Brent crude advanced as escalating tensions between Ukraine and Russia, the world’s biggest energy exporter, offset the potential for increased Libyan supply. West Texas Intermediate traded between gains and losses.
Futures in London increased as much as 1 percent to the highest intraday level since March 28. Russia called for an emergency meeting of the United Nations Security Council after Ukrainian security forces clashed with pro-Russian gunmen in the eastern town of Slovyansk. The port of Zawiya in western Libya reopened and a tanker will load at Hariga in the east, industry officials in the holder of Africa’s biggest oil reserves said yesterday.

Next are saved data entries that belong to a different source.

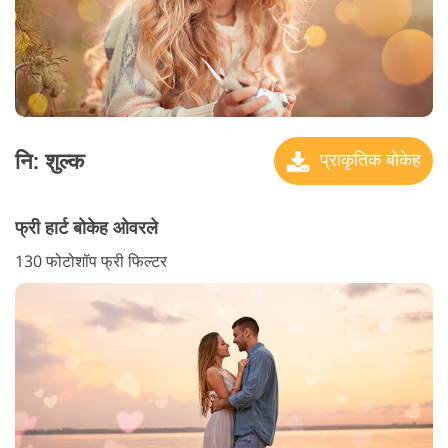
नि: शुल्क
प्राकृतिक बोकेह
फ्री हार्ट बोकेह ओवरले
130 फोटोशॉप फ्री फिल्टर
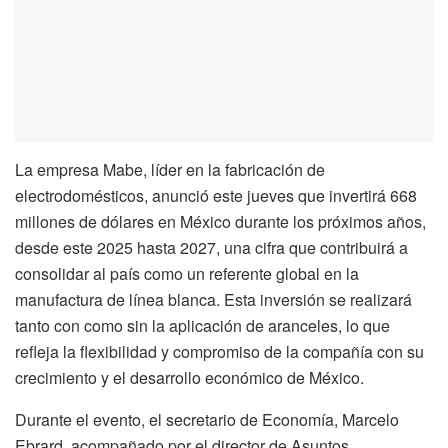
La empresa Mabe, líder en la fabricación de
electrodomésticos, anunció este jueves que invertirá 668
millones de dólares en México durante los próximos años,
desde este 2025 hasta 2027, una cifra que contribuirá a
consolidar al país como un referente global en la
manufactura de línea blanca. Esta inversión se realizará
tanto con como sin la aplicación de aranceles, lo que
refleja la flexibilidad y compromiso de la compañía con su
crecimiento y el desarrollo económico de México.
Durante el evento, el secretario de Economía, Marcelo
Ebrard, acompañado por el director de Asuntos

“Geopolitical risks are still there and rising tensions in Ukraine or sanction talk will offer temporary support,” Andrey Kryuchenkov, an analyst at VTB Capital in London, said by e-mail.“The outlook is very comfortable with extra Libya supplies and relatively slack refinery demand.”
Brent for May settlement rose 0.5 percent to $107.91 a barrel by 1:51 p.m. on the London-based ICE Futures Europe exchange. It earlier gained as much as $1.05 to $108.38 a barrel to the highest in two weeks.
WTI for May delivery was unchanged at $103.74 in electronic trading on the New York Mercantile Exchange. The U.S. benchmark grade was at a discount of $4.24 to Brent. It shrank to $3.27 on an intraday basis on April 11, the least since Sept. 20.
In Ukraine, camouflaged gunmen fired on government forces near Slovyansk, about 240 kilometers (150 miles) from the Russian frontier, Ukrainian Interior Minister Arsen Avakov said. “Henchmen” of the government in Kiev are organizing attacks with the backing of Western nations, Russia’s Ambassador to the United Nations Vitaly Churkin said at an emergency session of the Security Council in New York.
“The major contributor to the firm tone we’re seeing in the market is further concerns about Ukraine,” said Michael McCarthy, a chief strategist at CMC Markets in Sydney who predicts investors may sell contracts if Brent climbs to $109.50 a barrel. “Tensions are ramping up again. There’s still a bit of upside from a technical point of view before we hit significant resistance.”
A halt of Russia’s crude and natural gas supplies through Ukraine “could be hugely impactful,” according to Ed Morse, the head of commodities research at Citigroup Inc. Any sanctions on Russia’s energy industry would cause prices to “spike much higher,” he said in a report today.
While there are signs of Libyan crude supplies resuming, there’s still conflict in the North African country. Abdullah Theni, the prime minister, asked to resign after he and his family were threatened, Arabiya TV reported yesterday, citing people it didn’t identify.
Libya’s state-run National Oil Corp. lifted force majeure on the Hariga terminal on April 10. The facility is one of four ports seized last year by rebels seeking self-rule in the east of the country.
The nation’s Zawiya oil terminal and refinery resumed operations on April 12, Mansour Abdalla, head of the plant’s oil measurement unit, said by phone yesterday.
Brent may extend gains as it advances above the 30-day middle Bollinger Band, data compiled by Bloomberg show. Futures climbed to as high as the upper Band after a similar pattern in February. The upper Band is at about $109.40 a barrel today.
Hedge funds and other money managers boosted net-long positions on WTI by 10 percent to 331,056 futures and options in the week ended April 8, according to the U.S. Commodity Futures Trading Commission. Bets on rising prices were at the highest level for this time of year since at least 2006, according to data from the Washington-based regulator.
For Brent, net-long positions by hedge funds and money managers increased for the first week in five to 133,029 contracts, the most since March 18, according to weekly data from the ICE Futures Europe exchange.